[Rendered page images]
╔══
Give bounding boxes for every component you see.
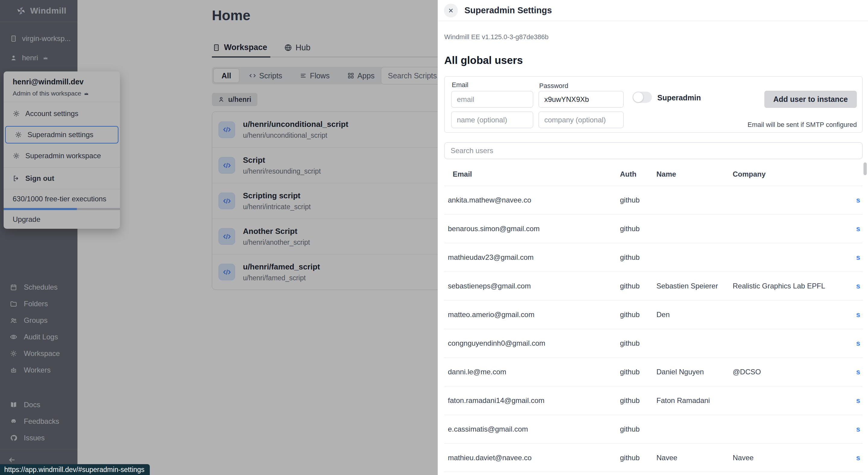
row-action-link[interactable]: s: [856, 311, 860, 319]
drawer-header: Superadmin Settings: [438, 0, 868, 21]
section-title: All global users: [444, 54, 863, 66]
table-row: danni.le@me.com github Daniel Nguyen @DC…: [444, 357, 863, 386]
table-row: e.cassimatis@gmail.com github s: [444, 415, 863, 443]
drawer-title: Superadmin Settings: [464, 5, 552, 15]
superadmin-toggle-label: Superadmin: [657, 93, 701, 102]
user-email: sebastieneps@gmail.com: [444, 282, 620, 290]
user-auth: github: [620, 368, 656, 376]
table-row: mathieu.daviet@navee.co github Navee Nav…: [444, 443, 863, 472]
row-action-link[interactable]: s: [856, 282, 860, 290]
user-auth: github: [620, 282, 656, 290]
table-row: mathieudav23@gmail.com github s: [444, 243, 863, 272]
user-company: @DCSO: [733, 368, 841, 376]
add-user-form: Email Password Superadmin Add user to in…: [444, 76, 863, 133]
user-company: Navee: [733, 453, 841, 462]
table-row: sebastieneps@gmail.com github Sebastien …: [444, 272, 863, 300]
user-email: danni.le@me.com: [444, 368, 620, 376]
drawer-body: Windmill EE v1.125.0-3-g87de386b All glo…: [438, 33, 868, 472]
col-header-auth: Auth: [620, 170, 656, 179]
row-action-link[interactable]: s: [856, 225, 860, 233]
add-user-button[interactable]: Add user to instance: [764, 91, 857, 108]
col-header-email: Email: [444, 170, 620, 179]
row-action-link[interactable]: s: [856, 453, 860, 462]
row-action-link[interactable]: s: [856, 196, 860, 204]
user-email: mathieu.daviet@navee.co: [444, 453, 620, 462]
table-row: faton.ramadani14@gmail.com github Faton …: [444, 386, 863, 415]
name-field[interactable]: [451, 112, 533, 128]
col-header-name: Name: [656, 170, 733, 179]
user-email: matteo.amerio@gmail.com: [444, 311, 620, 319]
user-company: Realistic Graphics Lab EPFL: [733, 282, 841, 290]
col-header-company: Company: [733, 170, 841, 179]
user-email: ankita.mathew@navee.co: [444, 196, 620, 204]
user-name: Faton Ramadani: [656, 396, 733, 405]
row-action-link[interactable]: s: [856, 339, 860, 347]
user-name: Navee: [656, 453, 733, 462]
email-label: Email: [452, 81, 468, 89]
user-auth: github: [620, 253, 656, 262]
version-label: Windmill EE v1.125.0-3-g87de386b: [444, 33, 863, 41]
company-field[interactable]: [538, 112, 624, 128]
user-name: Daniel Nguyen: [656, 368, 733, 376]
password-field[interactable]: [538, 91, 624, 107]
superadmin-toggle[interactable]: [632, 92, 652, 103]
user-name: Den: [656, 311, 733, 319]
search-users-input[interactable]: [444, 142, 863, 159]
table-row: ankita.mathew@navee.co github s: [444, 186, 863, 214]
user-email: mathieudav23@gmail.com: [444, 253, 620, 262]
row-action-link[interactable]: s: [856, 425, 860, 433]
user-email: faton.ramadani14@gmail.com: [444, 396, 620, 405]
row-action-link[interactable]: s: [856, 253, 860, 261]
user-auth: github: [620, 196, 656, 204]
toggle-knob: [633, 92, 643, 102]
status-url: https://app.windmill.dev/#superadmin-set…: [4, 466, 144, 474]
close-icon: [447, 7, 454, 14]
user-auth: github: [620, 225, 656, 233]
user-auth: github: [620, 425, 656, 434]
user-name: Sebastien Speierer: [656, 282, 733, 290]
scrollbar-thumb[interactable]: [864, 162, 867, 175]
user-email: congnguyendinh0@gmail.com: [444, 339, 620, 348]
table-header-row: Email Auth Name Company: [444, 170, 863, 186]
password-label: Password: [539, 82, 568, 90]
browser-status-bar: https://app.windmill.dev/#superadmin-set…: [0, 464, 150, 475]
superadmin-settings-drawer: Superadmin Settings Windmill EE v1.125.0…: [438, 0, 868, 475]
close-drawer-button[interactable]: [444, 4, 458, 18]
user-email: benarous.simon@gmail.com: [444, 225, 620, 233]
row-action-link[interactable]: s: [856, 368, 860, 376]
table-row: benarous.simon@gmail.com github s: [444, 214, 863, 243]
row-action-link[interactable]: s: [856, 396, 860, 405]
table-row: congnguyendinh0@gmail.com github s: [444, 329, 863, 357]
user-email: e.cassimatis@gmail.com: [444, 425, 620, 434]
smtp-note: Email will be sent if SMTP configured: [747, 121, 857, 129]
users-table: Email Auth Name Company ankita.mathew@na…: [444, 170, 863, 472]
email-field[interactable]: [451, 91, 533, 107]
user-auth: github: [620, 453, 656, 462]
user-auth: github: [620, 396, 656, 405]
user-auth: github: [620, 311, 656, 319]
user-auth: github: [620, 339, 656, 348]
table-row: matteo.amerio@gmail.com github Den s: [444, 300, 863, 329]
╚══
Reproduce every record in full. Leave out the images.

■ **Result**:
Give bounding boxes for every component you see.
row-action-link[interactable]: s: [856, 311, 860, 319]
drawer-header: Superadmin Settings: [438, 0, 868, 21]
section-title: All global users: [444, 54, 863, 66]
table-row: danni.le@me.com github Daniel Nguyen @DC…: [444, 357, 863, 386]
table-row: e.cassimatis@gmail.com github s: [444, 415, 863, 443]
drawer-title: Superadmin Settings: [464, 5, 552, 15]
superadmin-toggle-label: Superadmin: [657, 93, 701, 102]
user-email: sebastieneps@gmail.com: [444, 282, 620, 290]
user-auth: github: [620, 368, 656, 376]
table-row: mathieu.daviet@navee.co github Navee Nav…: [444, 443, 863, 472]
row-action-link[interactable]: s: [856, 282, 860, 290]
user-auth: github: [620, 282, 656, 290]
table-row: mathieudav23@gmail.com github s: [444, 243, 863, 272]
user-company: @DCSO: [733, 368, 841, 376]
add-user-form: Email Password Superadmin Add user to in…: [444, 76, 863, 133]
user-company: Navee: [733, 453, 841, 462]
table-row: sebastieneps@gmail.com github Sebastien …: [444, 272, 863, 300]
user-email: danni.le@me.com: [444, 368, 620, 376]
drawer-body: Windmill EE v1.125.0-3-g87de386b All glo…: [438, 33, 868, 472]
col-header-auth: Auth: [620, 170, 656, 179]
row-action-link[interactable]: s: [856, 225, 860, 233]
add-user-button[interactable]: Add user to instance: [764, 91, 857, 108]
col-header-email: Email: [444, 170, 620, 179]
row-action-link[interactable]: s: [856, 453, 860, 462]
row-action-link[interactable]: s: [856, 196, 860, 204]
user-email: mathieu.daviet@navee.co: [444, 453, 620, 462]
table-row: faton.ramadani14@gmail.com github Faton …: [444, 386, 863, 415]
name-field[interactable]: [451, 112, 533, 128]
col-header-name: Name: [656, 170, 733, 179]
user-email: matteo.amerio@gmail.com: [444, 311, 620, 319]
user-company: Realistic Graphics Lab EPFL: [733, 282, 841, 290]
col-header-company: Company: [733, 170, 841, 179]
user-email: ankita.mathew@navee.co: [444, 196, 620, 204]
user-name: Faton Ramadani: [656, 396, 733, 405]
row-action-link[interactable]: s: [856, 339, 860, 347]
user-name: Navee: [656, 453, 733, 462]
email-label: Email: [452, 81, 468, 89]
user-auth: github: [620, 253, 656, 262]
version-label: Windmill EE v1.125.0-3-g87de386b: [444, 33, 863, 41]
company-field[interactable]: [538, 112, 624, 128]
user-name: Daniel Nguyen: [656, 368, 733, 376]
password-field[interactable]: [538, 91, 624, 107]
superadmin-toggle[interactable]: [632, 92, 652, 103]
user-name: Den: [656, 311, 733, 319]
search-users-input[interactable]: [444, 142, 863, 159]
table-row: ankita.mathew@navee.co github s: [444, 186, 863, 214]
user-email: mathieudav23@gmail.com: [444, 253, 620, 262]
row-action-link[interactable]: s: [856, 425, 860, 433]
user-email: faton.ramadani14@gmail.com: [444, 396, 620, 405]
row-action-link[interactable]: s: [856, 253, 860, 261]
user-auth: github: [620, 196, 656, 204]
toggle-knob: [633, 92, 643, 102]
status-url: https://app.windmill.dev/#superadmin-set…: [4, 466, 144, 474]
close-icon: [447, 7, 454, 14]
user-auth: github: [620, 225, 656, 233]
user-auth: github: [620, 425, 656, 434]
user-name: Sebastien Speierer: [656, 282, 733, 290]
scrollbar-thumb[interactable]: [864, 162, 867, 175]
user-email: congnguyendinh0@gmail.com: [444, 339, 620, 348]
table-header-row: Email Auth Name Company: [444, 170, 863, 186]
password-label: Password: [539, 82, 568, 90]
browser-status-bar: https://app.windmill.dev/#superadmin-set…: [0, 464, 150, 475]
superadmin-settings-drawer: Superadmin Settings Windmill EE v1.125.0…: [438, 0, 868, 475]
close-drawer-button[interactable]: [444, 4, 458, 18]
user-email: benarous.simon@gmail.com: [444, 225, 620, 233]
row-action-link[interactable]: s: [856, 368, 860, 376]
table-row: benarous.simon@gmail.com github s: [444, 214, 863, 243]
row-action-link[interactable]: s: [856, 396, 860, 405]
table-row: congnguyendinh0@gmail.com github s: [444, 329, 863, 357]
user-email: e.cassimatis@gmail.com: [444, 425, 620, 434]
smtp-note: Email will be sent if SMTP configured: [747, 121, 857, 129]
users-table: Email Auth Name Company ankita.mathew@na…: [444, 170, 863, 472]
email-field[interactable]: [451, 91, 533, 107]
user-auth: github: [620, 453, 656, 462]
user-auth: github: [620, 396, 656, 405]
user-auth: github: [620, 311, 656, 319]
user-auth: github: [620, 339, 656, 348]
table-row: matteo.amerio@gmail.com github Den s: [444, 300, 863, 329]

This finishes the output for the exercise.